[Stored data entries]
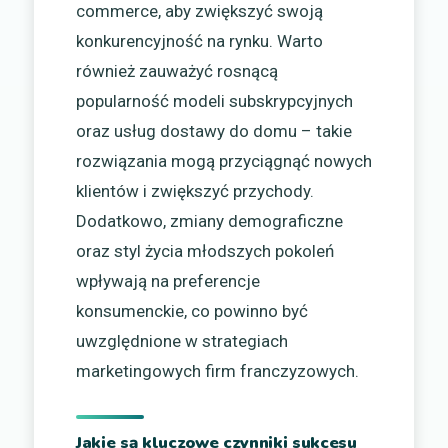
commerce, aby zwiększyć swoją
konkurencyjność na rynku. Warto
również zauważyć rosnącą
popularność modeli subskrypcyjnych
oraz usług dostawy do domu – takie
rozwiązania mogą przyciągnąć nowych
klientów i zwiększyć przychody.
Dodatkowo, zmiany demograficzne
oraz styl życia młodszych pokoleń
wpływają na preferencje
konsumenckie, co powinno być
uwzględnione w strategiach
marketingowych firm franczyzowych.
Jakie są kluczowe czynniki sukcesu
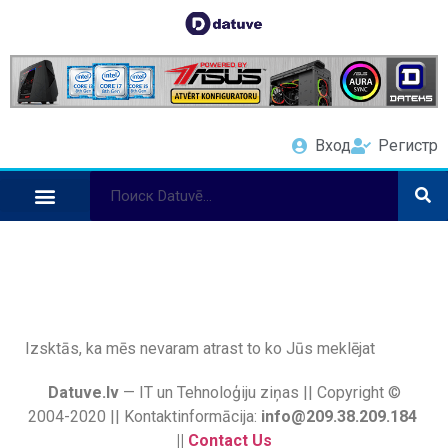
Вход
Регистр
Izsktās, ka mēs nevaram atrast to ko Jūs meklējat
Datuve.lv
— IT un Tehnoloģiju ziņas || Copyright ©
2004-2020 || Kontaktinformācija:
info@209.38.209.184
||
Contact Us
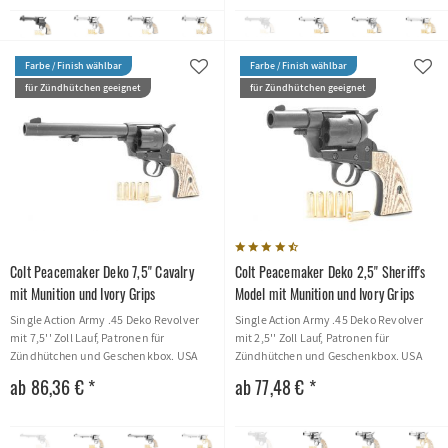
Farbe / Finish wählbar
Farbe / Finish wählbar
für Zündhütchen geeignet
für Zündhütchen geeignet
Colt Peacemaker Deko 7,5'' Cavalry
Colt Peacemaker Deko 2,5'' Sheriff's
mit Munition und Ivory Grips
Model mit Munition und Ivory Grips
Single Action Army .45 Deko Revolver
Single Action Army .45 Deko Revolver
mit 7,5'' Zoll Lauf, Patronen für
mit 2,5'' Zoll Lauf, Patronen für
Zündhütchen und Geschenkbox. USA
Zündhütchen und Geschenkbox. USA
1873
1873
ab 86,36 € *
ab 77,48 € *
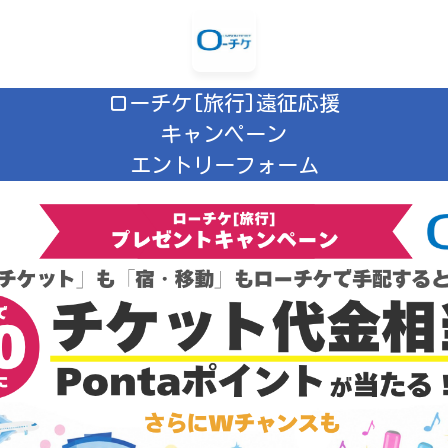
ローチケ[旅行]遠征応援

キャンペーン

エントリーフォーム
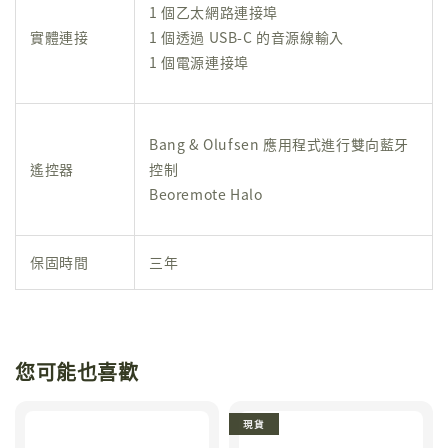
1 個乙太網路連接埠
實體連接
1 個透過 USB-C 的音源線輸入
1 個電源連接埠
Bang & Olufsen 應用程式進行雙向藍牙
遙控器
控制
Beoremote Halo
保固時間
三年
您可能也喜歡
現貨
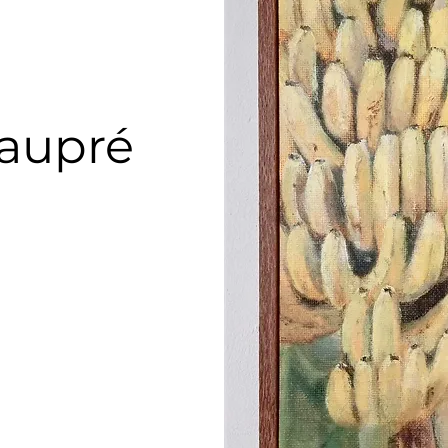
aupré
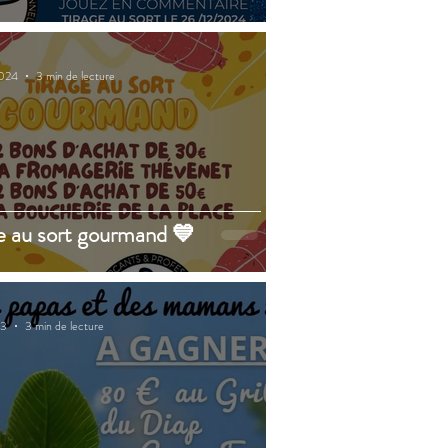
2024
3 min de lecture
e au sort gourmand 💙
23
3 min de lecture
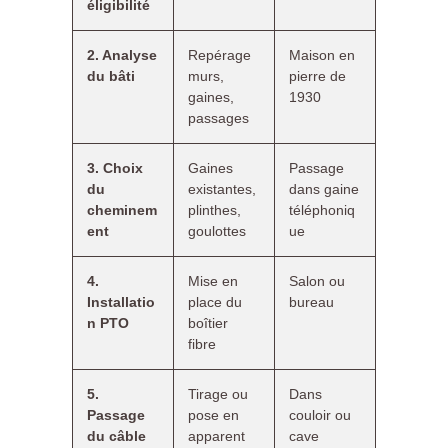
éligibilité
2. Analyse
Repérage
Maison en
du bâti
murs,
pierre de
gaines,
1930
passages
3. Choix
Gaines
Passage
du
existantes,
dans gaine
cheminem
plinthes,
téléphoniq
ent
goulottes
ue
4.
Mise en
Salon ou
Installatio
place du
bureau
n PTO
boîtier
fibre
5.
Tirage ou
Dans
Passage
pose en
couloir ou
du câble
apparent
cave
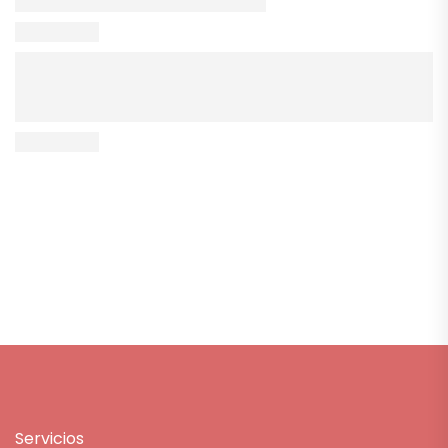
Servicios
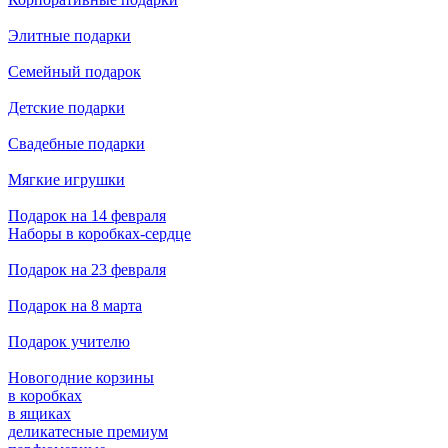
Элитные подарки
Семейный подарок
Детские подарки
Свадебные подарки
Мягкие игрушки
Подарок на 14 февраля
Наборы в коробках-сердце
Подарок на 23 февраля
Подарок на 8 марта
Подарок учителю
Новогодние корзины
в коробках
в ящиках
деликатесные премиум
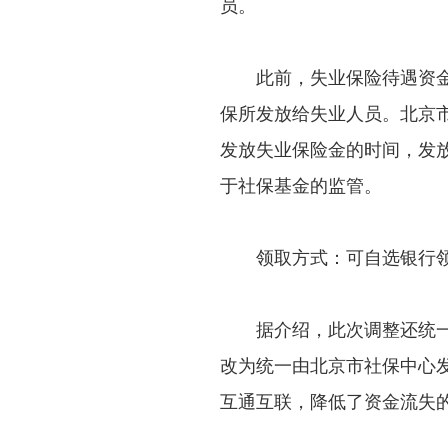
员。
此前，失业保险待遇资金发
保所发放给失业人员。北京市
发放失业保险金的时间，发
于社保基金的监管。
领取方式：可自选银行
据介绍，此次调整还统一了
改为统一由北京市社保中心
互通互联，降低了资金流失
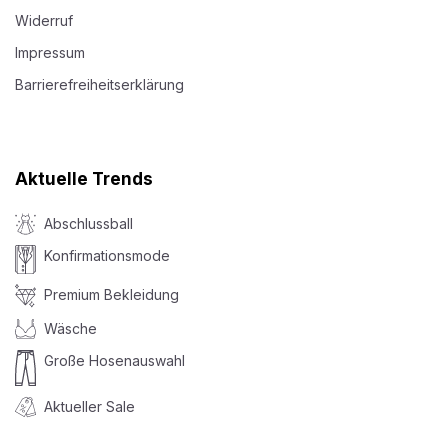
Widerruf
Impressum
Barrierefreiheitserklärung
Aktuelle Trends
Abschlussball
Konfirmationsmode
Premium Bekleidung
Wäsche
Große Hosenauswahl
Aktueller Sale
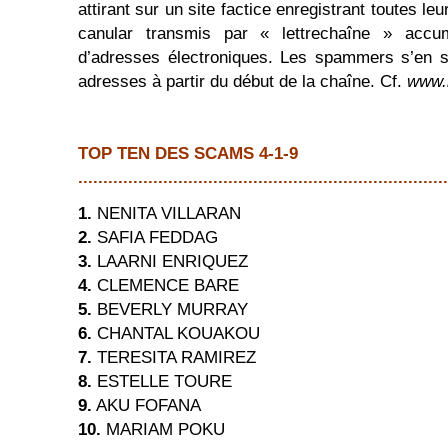
attirant sur un site factice enregistrant toutes le
canular transmis par « lettrechaîne » acc
d’adresses électroniques. Les spammers s’en s
adresses à partir du début de la chaîne. Cf.
www.
TOP TEN DES SCAMS 4-1-9
..........................................................................
1.
NENITA VILLARAN
2.
SAFIA FEDDAG
3.
LAARNI ENRIQUEZ
4.
CLEMENCE BARE
5.
BEVERLY MURRAY
6.
CHANTAL KOUAKOU
7.
TERESITA RAMIREZ
8.
ESTELLE TOURE
9.
AKU FOFANA
10.
MARIAM POKU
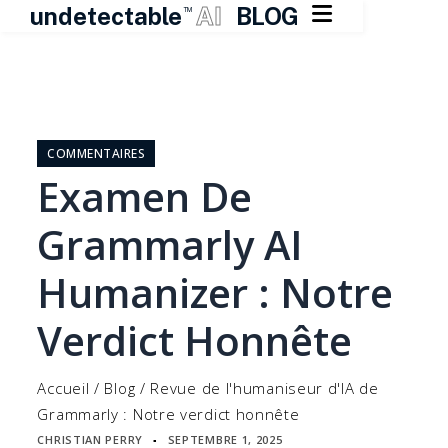

undetectable
AI
BLOG
TM
Skip
to
content
COMMENTAIRES
Examen De
Grammarly AI
Humanizer : Notre
Verdict Honnête
Accueil
/
Blog
/
Revue de l'humaniseur d'IA de
Grammarly : Notre verdict honnête
CHRISTIAN PERRY
SEPTEMBRE 1, 2025
▪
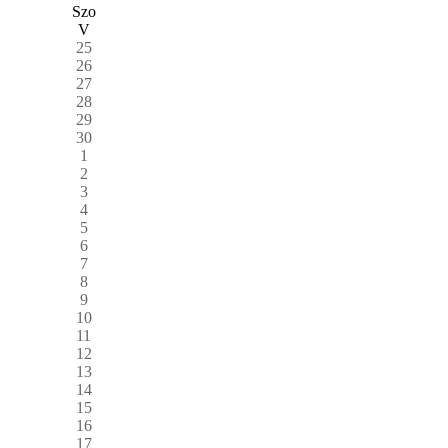
Szo
V
25
26
27
28
29
30
1
2
3
4
5
6
7
8
9
10
11
12
13
14
15
16
17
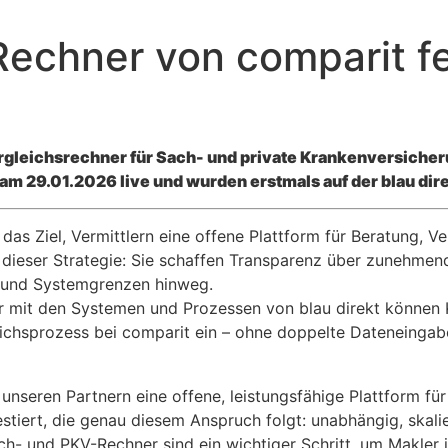
echner von comparit fe
rgleichsrechner für Sach- und private Krankenversicheru
m 29.01.2026 live und wurden erstmals auf der blau dire
das Ziel, Vermittlern eine offene Plattform für Beratung, V
in dieser Strategie: Sie schaffen Transparenz über zunehm
l- und Systemgrenzen hinweg.
r mit den Systemen und Prozessen von blau direkt können 
gleichsprozess bei comparit ein – ohne doppelte Datenein
unseren Partnern eine offene, leistungsfähige Plattform für
estiert, die genau diesem Anspruch folgt: unabhängig, skal
ch- und PKV-Rechner sind ein wichtiger Schritt, um Makle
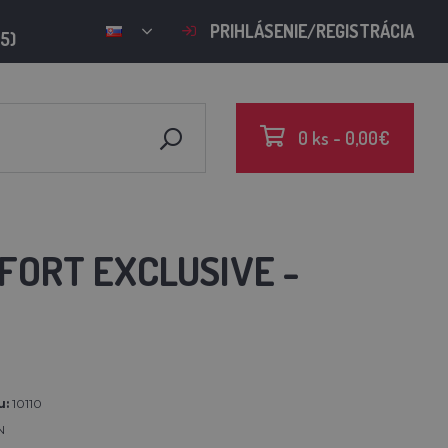
PRIHLÁSENIE/REGISTRÁCIA
15)
0 ks - 0,00€
ORT EXCLUSIVE -
u:
10110
N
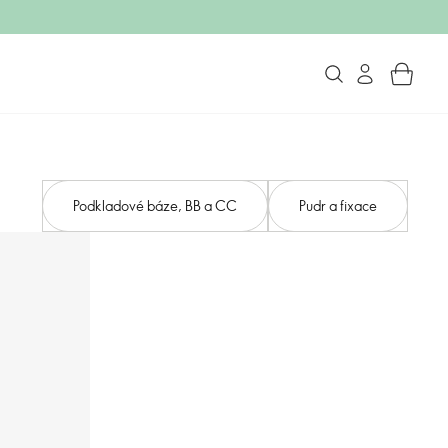
Podkladové báze, BB a CC
Pudr a fixace​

[DESCRIPTION OF THE TASK] All the data above is to be transcribed exactly, with no pictures included.

[EXERCISE OUTPUT]
commerce, aby zwiększyć swoją
konkurencyjność na rynku. Warto
również zauważyć rosnącą
popularność modeli subskrypcyjnych
oraz usług dostawy do domu – takie
rozwiązania mogą przyciągnąć nowych
klientów i zwiększyć przychody.
Dodatkowo, zmiany demograficzne
oraz styl życia młodszych pokoleń
wpływają na preferencje
konsumenckie, co powinno być
uwzględnione w strategiach
marketingowych firm franczyzowych.
Jakie są kluczowe czynniki sukcesu
Вход
Регистр
Izsktās, ka mēs nevaram atrast to ko Jūs meklējat
Datuve.lv
— IT un Tehnoloģiju ziņas || Copyright ©
2004-2020 || Kontaktinformācija:
info@209.38.209.184
||
Contact Us
Farbe / Finish wählbar
Farbe / Finish wählbar
für Zündhütchen geeignet
für Zündhütchen geeignet
Colt Peacemaker Deko 7,5'' Cavalry
Colt Peacemaker Deko 2,5'' Sheriff's
mit Munition und Ivory Grips
Model mit Munition und Ivory Grips
Single Action Army .45 Deko Revolver
Single Action Army .45 Deko Revolver
mit 7,5'' Zoll Lauf, Patronen für
mit 2,5'' Zoll Lauf, Patronen für
Zündhütchen und Geschenkbox. USA
Zündhütchen und Geschenkbox. USA
1873
1873
ab 86,36 € *
ab 77,48 € *
ローチケ[旅行]遠征応援

キャンペーン

エントリーフォーム
1 個乙太網路連接埠
實體連接
1 個透過 USB-C 的音源線輸入
1 個電源連接埠
Bang & Olufsen 應用程式進行雙向藍牙
遙控器
控制
Beoremote Halo
保固時間
三年
您可能也喜歡
現貨
aupré
2024
3 min de lecture
e au sort gourmand 💙
23
3 min de lecture
éligibilité
2. Analyse
Repérage
Maison en
du bâti
murs,
pierre de
gaines,
1930
passages
3. Choix
Gaines
Passage
du
existantes,
dans gaine
cheminem
plinthes,
téléphoniq
ent
goulottes
ue
4.
Mise en
Salon ou
Installatio
place du
bureau
n PTO
boîtier
fibre
5.
Tirage ou
Dans
Passage
pose en
couloir ou
du câble
apparent
cave
Servicios
Элитные подарки
Семейный подарок
Детские подарки
Свадебные подарки
Мягкие игрушки
Подарок на 14 февраля
Наборы в коробках-сердце
Подарок на 23 февраля
Подарок на 8 марта
Подарок учителю
Новогодние корзины
в коробках
в ящиках
деликатесные премиум
员。
此前，失业保险待遇资金发
保所发放给失业人员。北京市
发放失业保险金的时间，发
于社保基金的监管。
领取方式：可自选银行
据介绍，此次调整还统一了
改为统一由北京市社保中心
互通互联，降低了资金流失
Widerruf
Impressum
Barrierefreiheitserklärung
Aktuelle Trends
Abschlussball
Konfirmationsmode
Premium Bekleidung
Wäsche
Große Hosenauswahl
Aktueller Sale
attirant sur un site factice enregistrant toutes le
canular transmis par « lettrechaîne » acc
d’adresses électroniques. Les spammers s’en s
adresses à partir du début de la chaîne. Cf.
www.
TOP TEN DES SCAMS 4-1-9
..........................................................................
1.
NENITA VILLARAN
2.
SAFIA FEDDAG
3.
LAARNI ENRIQUEZ
4.
CLEMENCE BARE
5.
BEVERLY MURRAY
6.
CHANTAL KOUAKOU
7.
TERESITA RAMIREZ
8.
ESTELLE TOURE
9.
AKU FOFANA
10.
MARIAM POKU

undetectable
AI
BLOG
TM
Skip
to
content
COMMENTAIRES
Examen De
Grammarly AI
Humanizer : Notre
Verdict Honnête
Accueil
/
Blog
/
Revue de l'humaniseur d'IA de
Grammarly : Notre verdict honnête
CHRISTIAN PERRY
SEPTEMBRE 1, 2025
▪
Szo
V
25
26
27
28
29
30
1
2
3
4
5
6
7
8
9
10
11
12
13
14
15
16
17
echner von comparit fe
rgleichsrechner für Sach- und private Krankenversicheru
m 29.01.2026 live und wurden erstmals auf der blau dire
das Ziel, Vermittlern eine offene Plattform für Beratung, V
in dieser Strategie: Sie schaffen Transparenz über zunehm
l- und Systemgrenzen hinweg.
r mit den Systemen und Prozessen von blau direkt können 
gleichsprozess bei comparit ein – ohne doppelte Datenein
unseren Partnern eine offene, leistungsfähige Plattform für
estiert, die genau diesem Anspruch folgt: unabhängig, skal
ch- und PKV-Rechner sind ein wichtiger Schritt, um Makle
PRIHLÁSENIE/REGISTRÁCIA
15)
0 ks - 0,00€
ORT EXCLUSIVE -
u:
10110
N
Podkladové báze, BB a CC
Pudr a fixace​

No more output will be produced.